Oh, Christmas in the Cotswolds can be lovely. So can New Years in the Netherlands. But — Ellen DeGeneres take note — by the time April comes around and it’s still cold and raining in England, sunny California will be beckoning (just ask Sir Paul McCartney).
Thanksgiving, as it happens, is a holiday of ideal duration for a short break from familiar shores, in any year but perhaps especially this one. A week or so away is more than enough for all but the most serially attention-obsessed to recharge and possibly eat some interesting foreign fare in the process.
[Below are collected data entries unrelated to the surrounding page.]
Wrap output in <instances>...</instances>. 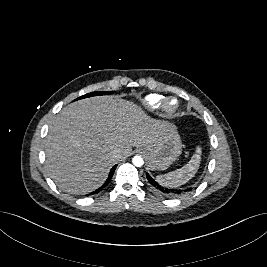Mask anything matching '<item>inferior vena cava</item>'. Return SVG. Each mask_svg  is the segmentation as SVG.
Instances as JSON below:
<instances>
[{
	"mask_svg": "<svg viewBox=\"0 0 267 267\" xmlns=\"http://www.w3.org/2000/svg\"><path fill=\"white\" fill-rule=\"evenodd\" d=\"M120 154H121V150H120V149H115V150L113 151V157H119Z\"/></svg>",
	"mask_w": 267,
	"mask_h": 267,
	"instance_id": "1",
	"label": "inferior vena cava"
}]
</instances>
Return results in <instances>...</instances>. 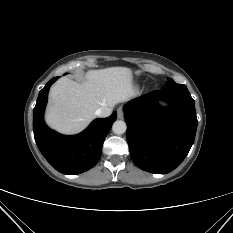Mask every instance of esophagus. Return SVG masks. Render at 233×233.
I'll return each instance as SVG.
<instances>
[{"label": "esophagus", "instance_id": "obj_1", "mask_svg": "<svg viewBox=\"0 0 233 233\" xmlns=\"http://www.w3.org/2000/svg\"><path fill=\"white\" fill-rule=\"evenodd\" d=\"M117 117H118V119H123V117H124V112H123V108H122V107H119V108L117 109Z\"/></svg>", "mask_w": 233, "mask_h": 233}]
</instances>
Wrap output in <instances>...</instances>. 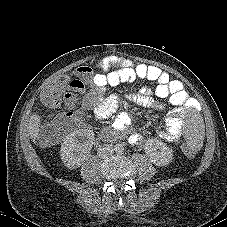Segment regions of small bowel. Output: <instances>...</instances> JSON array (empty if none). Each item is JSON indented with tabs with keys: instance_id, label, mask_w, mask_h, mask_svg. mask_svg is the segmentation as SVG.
Instances as JSON below:
<instances>
[{
	"instance_id": "1",
	"label": "small bowel",
	"mask_w": 227,
	"mask_h": 227,
	"mask_svg": "<svg viewBox=\"0 0 227 227\" xmlns=\"http://www.w3.org/2000/svg\"><path fill=\"white\" fill-rule=\"evenodd\" d=\"M101 72L93 74L90 67L81 66L76 69L80 78H67V91L64 93L65 104L74 108L78 104V94L88 93L81 100V107L91 110L94 119L102 122L112 115L116 110L117 100L115 98H103V94L111 86L122 83L134 82L137 79H147L156 83L154 88L144 87L132 96V100L144 108H159L161 104L157 98L167 99L169 104L177 110L172 112L166 119V129L161 132L160 137L167 142H175L181 138L183 128L184 111L180 109L188 104L191 107L190 98L181 81L171 78L164 70L154 65L134 64L133 62L116 57L108 56L100 62ZM69 122L78 120L77 112H67L60 116ZM130 119L126 115L116 118L112 126L115 135H126L132 145L139 144L144 137L140 132L127 133Z\"/></svg>"
}]
</instances>
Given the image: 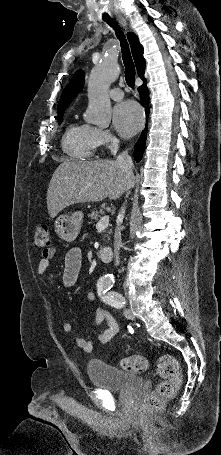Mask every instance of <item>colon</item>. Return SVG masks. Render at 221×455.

New Yorkers in particular are spoiled for choice — there are plenty of relatively ways to skip town and head to other locales like Cartagena or Dublin, or even a bit farther like Barcelona, Dublin, or Rome. The Eternal City is Martha Stewart’s choice for her Thanksgiving break this year.
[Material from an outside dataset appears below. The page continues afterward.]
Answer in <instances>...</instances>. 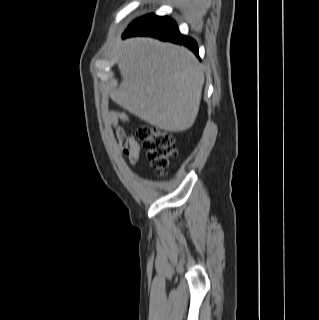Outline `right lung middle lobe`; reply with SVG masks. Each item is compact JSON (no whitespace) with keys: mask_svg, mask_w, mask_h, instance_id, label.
Listing matches in <instances>:
<instances>
[{"mask_svg":"<svg viewBox=\"0 0 319 320\" xmlns=\"http://www.w3.org/2000/svg\"><path fill=\"white\" fill-rule=\"evenodd\" d=\"M153 16L155 15H147V16H144V17H141L137 20H135L133 23H131V25L128 27V28H135L137 27L138 25L144 23L145 21H147L148 19L152 18Z\"/></svg>","mask_w":319,"mask_h":320,"instance_id":"1","label":"right lung middle lobe"}]
</instances>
Who can blame her? For many years living in Paris, your correspondent, no great fan of turkey, enjoyed Thanksgiving dinners that consisted of a roast chicken and French onion soup, possibly accompanied by pommes frites, followed by profiteroles with vanilla ice cream and chocolate sauce for dessert — an excellent alternative to mushy pumpkin pie.
Sometimes great hotels offer special holiday menus so that one can feel like a proper expat for an evening. Athens’ Hotel Grande Bretagne, where I once encountered a memorable potato, is offering a special Thanksgiving menu for the holiday. Its starters include Jerusalem artichoke soup with chestnuts and fresh truffle and spinach salad with roasted pumpkin, goat cheese, wine poached figs, and caramelized pecan.
The main courses on this $147 set menu are either roasted turkey with sprouts from Brussels, oven baked carrots with maple syrup, ginger, and sweet potato purée, or veal tenderloin with sautéed forest mushrooms, shitake aioli, and sauce Périgueux (that involves Madeira wine and truffles), with, for dessert, either pecan tart or apple tarte tatin.
As it happens, exactly none of those fine and mostly familiar items appeal to yours truly, so I decided to try the new bistro menu of the hotel’s iconic rooftop restaurant. It is on the eighth floor, so not too high but there is sufficient altitude for a fine view of the Acropolis. My pre-Thanksgiving repast started, naturally, with “The Last Cocktail,” a somewhat feline concoction with gin, Greek lemon juice, rosemary infusion, prosecco, and pear purée.
Next up was my rendezvous with another potato, and let me just say, sweet potatoes never rank higher than mid. So I was glad to tuck into a plate of chargrilled baby potatoes with beurre noisette and onion powder, hovering over a savory nage of gruyère cheese from the island of Naxos. A hearty autumnal plate, unlike my dining cohort’s pelagic choice of red shrimp ceviche with citrus, tarragon, and fennel.
For entrée, I opted against either a steak or fresh seafood, because holiday season is here and one can truly never have Starbucks Peppermint Mochas or starch. The new menu offers an interesting spin on ravioli, stuffed with celery root and celery crumble, sauced with hazelnut cream and a piquant foam of “kariki” cheese, aged in hollowed out seasonal gourds, from the island of Tinos.
Mediterranean menus tend to go light on dessert, and this one was no exception. My “chocolate flower” was minimal-core to the max but proved to be a worthy accompaniment to a postprandial espresso, itself paired with a duo of mignardises that consisted of a homemade chocolate truffle and tangy lemon macaroon.
What will Ellen and Eva be having for their respective Thanksgiving feasts? Who cares? If they weren’t here, they were just missing out.